#### Your objective:
Below are entries to be transcribed exactly; exclude the pictures from the copy.
== Provided information ==
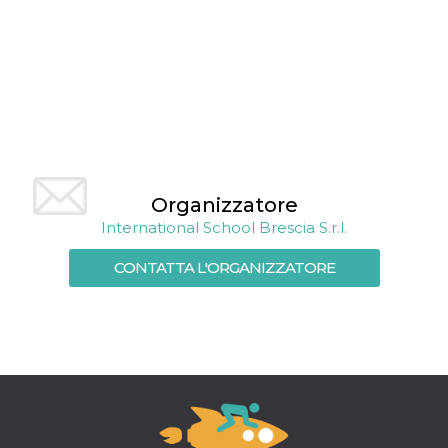
mese
viene
m.stripe.com
generalmente
utilizzato per le
prestazioni e
l'ottimizzazione
dei servizi di
elaborazione
dei pagamenti,
facilitando la
memorizzazione
dei contenuti
sul browser per
rendere le
pagine più
veloci.
Organizzatore
International School Brescia S.r.l.
CookieScriptConsent
4
Questo cookie
CookieScript
settimane
viene utilizzato
oooh.events
2 giorni
dal servizio
CONTATTA L'ORGANIZZATORE
Cookie-
Script.com per
ricordare le
preferenze di
consenso sui
cookie dei
visitatori. È
necessario che il
banner dei
cookie di
Cookie-
Script.com
funzioni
===
#### Expected answer:
mese
viene
m.stripe.com
generalmente
utilizzato per le
prestazioni e
l'ottimizzazione
dei servizi di
elaborazione
dei pagamenti,
facilitando la
memorizzazione
dei contenuti
sul browser per
rendere le
pagine più
veloci.
Organizzatore
International School Brescia S.r.l.
CookieScriptConsent
4
Questo cookie
CookieScript
settimane
viene utilizzato
oooh.events
2 giorni
dal servizio
CONTATTA L'ORGANIZZATORE
Cookie-
Script.com per
ricordare le
preferenze di
consenso sui
cookie dei
visitatori. È
necessario che il
banner dei
cookie di
Cookie-
Script.com
funzioni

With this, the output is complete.